> [Work item]:
Please return all of the data exactly as written.
━━ Information supplied ━━
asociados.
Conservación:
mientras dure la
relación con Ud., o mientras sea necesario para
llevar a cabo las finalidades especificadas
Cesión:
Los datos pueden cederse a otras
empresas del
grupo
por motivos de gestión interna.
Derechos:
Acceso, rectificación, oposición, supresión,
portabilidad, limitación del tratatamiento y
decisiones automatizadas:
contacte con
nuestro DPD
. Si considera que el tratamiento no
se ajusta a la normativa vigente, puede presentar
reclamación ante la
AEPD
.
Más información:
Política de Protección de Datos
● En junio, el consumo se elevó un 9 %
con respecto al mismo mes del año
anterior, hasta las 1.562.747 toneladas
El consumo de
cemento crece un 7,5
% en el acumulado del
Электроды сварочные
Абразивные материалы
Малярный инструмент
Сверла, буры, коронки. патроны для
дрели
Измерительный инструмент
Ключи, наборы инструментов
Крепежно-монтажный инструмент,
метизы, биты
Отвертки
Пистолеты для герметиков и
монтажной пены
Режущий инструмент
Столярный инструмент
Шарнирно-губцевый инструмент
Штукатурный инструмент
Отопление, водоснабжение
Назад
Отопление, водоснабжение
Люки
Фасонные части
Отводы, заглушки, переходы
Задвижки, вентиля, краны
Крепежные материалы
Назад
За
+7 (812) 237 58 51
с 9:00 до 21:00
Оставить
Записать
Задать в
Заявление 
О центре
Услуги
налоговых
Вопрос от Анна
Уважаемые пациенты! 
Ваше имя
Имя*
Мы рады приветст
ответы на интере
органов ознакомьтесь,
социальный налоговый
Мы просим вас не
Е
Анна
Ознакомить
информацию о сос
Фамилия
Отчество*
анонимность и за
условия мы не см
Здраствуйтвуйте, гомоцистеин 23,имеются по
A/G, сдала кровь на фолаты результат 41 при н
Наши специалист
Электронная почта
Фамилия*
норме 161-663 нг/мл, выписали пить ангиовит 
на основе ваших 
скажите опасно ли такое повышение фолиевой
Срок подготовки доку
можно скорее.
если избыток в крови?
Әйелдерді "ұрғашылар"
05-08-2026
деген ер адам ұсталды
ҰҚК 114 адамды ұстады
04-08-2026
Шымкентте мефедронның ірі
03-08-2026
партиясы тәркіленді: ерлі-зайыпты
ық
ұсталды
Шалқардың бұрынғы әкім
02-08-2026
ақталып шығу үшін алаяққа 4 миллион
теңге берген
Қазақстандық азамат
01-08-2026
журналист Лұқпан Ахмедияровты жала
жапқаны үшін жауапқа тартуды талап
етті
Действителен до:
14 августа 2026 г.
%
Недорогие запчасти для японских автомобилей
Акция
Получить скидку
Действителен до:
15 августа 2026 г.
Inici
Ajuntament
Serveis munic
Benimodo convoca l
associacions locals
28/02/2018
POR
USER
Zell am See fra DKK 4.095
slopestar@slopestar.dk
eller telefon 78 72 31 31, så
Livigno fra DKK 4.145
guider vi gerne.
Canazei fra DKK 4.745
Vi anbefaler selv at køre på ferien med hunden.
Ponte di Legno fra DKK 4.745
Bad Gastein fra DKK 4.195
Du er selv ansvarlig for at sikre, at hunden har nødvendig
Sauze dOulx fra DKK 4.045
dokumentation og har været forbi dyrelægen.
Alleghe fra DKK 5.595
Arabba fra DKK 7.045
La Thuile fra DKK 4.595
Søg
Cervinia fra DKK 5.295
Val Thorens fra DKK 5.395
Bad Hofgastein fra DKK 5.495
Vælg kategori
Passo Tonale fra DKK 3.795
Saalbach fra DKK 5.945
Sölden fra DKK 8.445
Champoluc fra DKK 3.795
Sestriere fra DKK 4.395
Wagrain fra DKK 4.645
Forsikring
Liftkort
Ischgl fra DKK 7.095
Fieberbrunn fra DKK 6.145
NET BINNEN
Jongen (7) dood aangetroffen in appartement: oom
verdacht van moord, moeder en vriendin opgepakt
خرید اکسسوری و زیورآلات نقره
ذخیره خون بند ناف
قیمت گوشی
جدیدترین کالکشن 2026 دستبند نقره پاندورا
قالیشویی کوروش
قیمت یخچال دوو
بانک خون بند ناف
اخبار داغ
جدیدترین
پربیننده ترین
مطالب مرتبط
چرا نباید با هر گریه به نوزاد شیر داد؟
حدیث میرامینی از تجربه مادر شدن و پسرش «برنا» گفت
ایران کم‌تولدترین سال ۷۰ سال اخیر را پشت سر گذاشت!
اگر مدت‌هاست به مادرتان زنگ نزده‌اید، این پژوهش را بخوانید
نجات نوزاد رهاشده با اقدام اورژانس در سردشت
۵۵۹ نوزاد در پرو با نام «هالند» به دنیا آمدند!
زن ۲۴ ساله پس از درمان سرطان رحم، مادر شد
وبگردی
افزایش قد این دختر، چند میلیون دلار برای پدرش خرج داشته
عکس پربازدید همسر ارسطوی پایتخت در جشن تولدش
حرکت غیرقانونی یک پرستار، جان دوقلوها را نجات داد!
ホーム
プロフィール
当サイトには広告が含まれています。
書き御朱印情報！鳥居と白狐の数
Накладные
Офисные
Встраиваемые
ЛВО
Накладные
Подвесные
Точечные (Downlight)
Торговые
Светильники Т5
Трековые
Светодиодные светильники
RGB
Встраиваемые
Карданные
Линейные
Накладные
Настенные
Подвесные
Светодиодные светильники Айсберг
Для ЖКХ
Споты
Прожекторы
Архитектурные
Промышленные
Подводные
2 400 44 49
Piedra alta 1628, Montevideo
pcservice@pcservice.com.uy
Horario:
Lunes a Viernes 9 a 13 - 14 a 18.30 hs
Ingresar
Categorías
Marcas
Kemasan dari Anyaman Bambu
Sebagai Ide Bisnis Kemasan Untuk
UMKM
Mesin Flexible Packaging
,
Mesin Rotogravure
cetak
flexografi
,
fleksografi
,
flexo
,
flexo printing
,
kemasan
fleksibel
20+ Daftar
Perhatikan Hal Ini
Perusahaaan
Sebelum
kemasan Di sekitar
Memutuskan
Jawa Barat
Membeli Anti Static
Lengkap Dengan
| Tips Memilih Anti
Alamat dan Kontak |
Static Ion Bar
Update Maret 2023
━━━
> [The answer]:
asociados.
Conservación:
mientras dure la
relación con Ud., o mientras sea necesario para
llevar a cabo las finalidades especificadas
Cesión:
Los datos pueden cederse a otras
empresas del
grupo
por motivos de gestión interna.
Derechos:
Acceso, rectificación, oposición, supresión,
portabilidad, limitación del tratatamiento y
decisiones automatizadas:
contacte con
nuestro DPD
. Si considera que el tratamiento no
se ajusta a la normativa vigente, puede presentar
reclamación ante la
AEPD
.
Más información:
Política de Protección de Datos
● En junio, el consumo se elevó un 9 %
con respecto al mismo mes del año
anterior, hasta las 1.562.747 toneladas
El consumo de
cemento crece un 7,5
% en el acumulado del
Электроды сварочные
Абразивные материалы
Малярный инструмент
Сверла, буры, коронки. патроны для
дрели
Измерительный инструмент
Ключи, наборы инструментов
Крепежно-монтажный инструмент,
метизы, биты
Отвертки
Пистолеты для герметиков и
монтажной пены
Режущий инструмент
Столярный инструмент
Шарнирно-губцевый инструмент
Штукатурный инструмент
Отопление, водоснабжение
Назад
Отопление, водоснабжение
Люки
Фасонные части
Отводы, заглушки, переходы
Задвижки, вентиля, краны
Крепежные материалы
Назад
За
+7 (812) 237 58 51
с 9:00 до 21:00
Оставить
Записать
Задать в
Заявление 
О центре
Услуги
налоговых
Вопрос от Анна
Уважаемые пациенты! 
Ваше имя
Имя*
Мы рады приветст
ответы на интере
органов ознакомьтесь,
социальный налоговый
Мы просим вас не
Е
Анна
Ознакомить
информацию о сос
Фамилия
Отчество*
анонимность и за
условия мы не см
Здраствуйтвуйте, гомоцистеин 23,имеются по
A/G, сдала кровь на фолаты результат 41 при н
Наши специалист
Электронная почта
Фамилия*
норме 161-663 нг/мл, выписали пить ангиовит 
на основе ваших 
скажите опасно ли такое повышение фолиевой
Срок подготовки доку
можно скорее.
если избыток в крови?
Әйелдерді "ұрғашылар"
05-08-2026
деген ер адам ұсталды
ҰҚК 114 адамды ұстады
04-08-2026
Шымкентте мефедронның ірі
03-08-2026
партиясы тәркіленді: ерлі-зайыпты
ық
ұсталды
Шалқардың бұрынғы әкім
02-08-2026
ақталып шығу үшін алаяққа 4 миллион
теңге берген
Қазақстандық азамат
01-08-2026
журналист Лұқпан Ахмедияровты жала
жапқаны үшін жауапқа тартуды талап
етті
Действителен до:
14 августа 2026 г.
%
Недорогие запчасти для японских автомобилей
Акция
Получить скидку
Действителен до:
15 августа 2026 г.
Inici
Ajuntament
Serveis munic
Benimodo convoca l
associacions locals
28/02/2018
POR
USER
Zell am See fra DKK 4.095
slopestar@slopestar.dk
eller telefon 78 72 31 31, så
Livigno fra DKK 4.145
guider vi gerne.
Canazei fra DKK 4.745
Vi anbefaler selv at køre på ferien med hunden.
Ponte di Legno fra DKK 4.745
Bad Gastein fra DKK 4.195
Du er selv ansvarlig for at sikre, at hunden har nødvendig
Sauze dOulx fra DKK 4.045
dokumentation og har været forbi dyrelægen.
Alleghe fra DKK 5.595
Arabba fra DKK 7.045
La Thuile fra DKK 4.595
Søg
Cervinia fra DKK 5.295
Val Thorens fra DKK 5.395
Bad Hofgastein fra DKK 5.495
Vælg kategori
Passo Tonale fra DKK 3.795
Saalbach fra DKK 5.945
Sölden fra DKK 8.445
Champoluc fra DKK 3.795
Sestriere fra DKK 4.395
Wagrain fra DKK 4.645
Forsikring
Liftkort
Ischgl fra DKK 7.095
Fieberbrunn fra DKK 6.145
NET BINNEN
Jongen (7) dood aangetroffen in appartement: oom
verdacht van moord, moeder en vriendin opgepakt
خرید اکسسوری و زیورآلات نقره
ذخیره خون بند ناف
قیمت گوشی
جدیدترین کالکشن 2026 دستبند نقره پاندورا
قالیشویی کوروش
قیمت یخچال دوو
بانک خون بند ناف
اخبار داغ
جدیدترین
پربیننده ترین
مطالب مرتبط
چرا نباید با هر گریه به نوزاد شیر داد؟
حدیث میرامینی از تجربه مادر شدن و پسرش «برنا» گفت
ایران کم‌تولدترین سال ۷۰ سال اخیر را پشت سر گذاشت!
اگر مدت‌هاست به مادرتان زنگ نزده‌اید، این پژوهش را بخوانید
نجات نوزاد رهاشده با اقدام اورژانس در سردشت
۵۵۹ نوزاد در پرو با نام «هالند» به دنیا آمدند!
زن ۲۴ ساله پس از درمان سرطان رحم، مادر شد
وبگردی
افزایش قد این دختر، چند میلیون دلار برای پدرش خرج داشته
عکس پربازدید همسر ارسطوی پایتخت در جشن تولدش
حرکت غیرقانونی یک پرستار، جان دوقلوها را نجات داد!
ホーム
プロフィール
当サイトには広告が含まれています。
書き御朱印情報！鳥居と白狐の数
Накладные
Офисные
Встраиваемые
ЛВО
Накладные
Подвесные
Точечные (Downlight)
Торговые
Светильники Т5
Трековые
Светодиодные светильники
RGB
Встраиваемые
Карданные
Линейные
Накладные
Настенные
Подвесные
Светодиодные светильники Айсберг
Для ЖКХ
Споты
Прожекторы
Архитектурные
Промышленные
Подводные
2 400 44 49
Piedra alta 1628, Montevideo
pcservice@pcservice.com.uy
Horario:
Lunes a Viernes 9 a 13 - 14 a 18.30 hs
Ingresar
Categorías
Marcas
Kemasan dari Anyaman Bambu
Sebagai Ide Bisnis Kemasan Untuk
UMKM
Mesin Flexible Packaging
,
Mesin Rotogravure
cetak
flexografi
,
fleksografi
,
flexo
,
flexo printing
,
kemasan
fleksibel
20+ Daftar
Perhatikan Hal Ini
Perusahaaan
Sebelum
kemasan Di sekitar
Memutuskan
Jawa Barat
Membeli Anti Static
Lengkap Dengan
| Tips Memilih Anti
Alamat dan Kontak |
Static Ion Bar
Update Maret 2023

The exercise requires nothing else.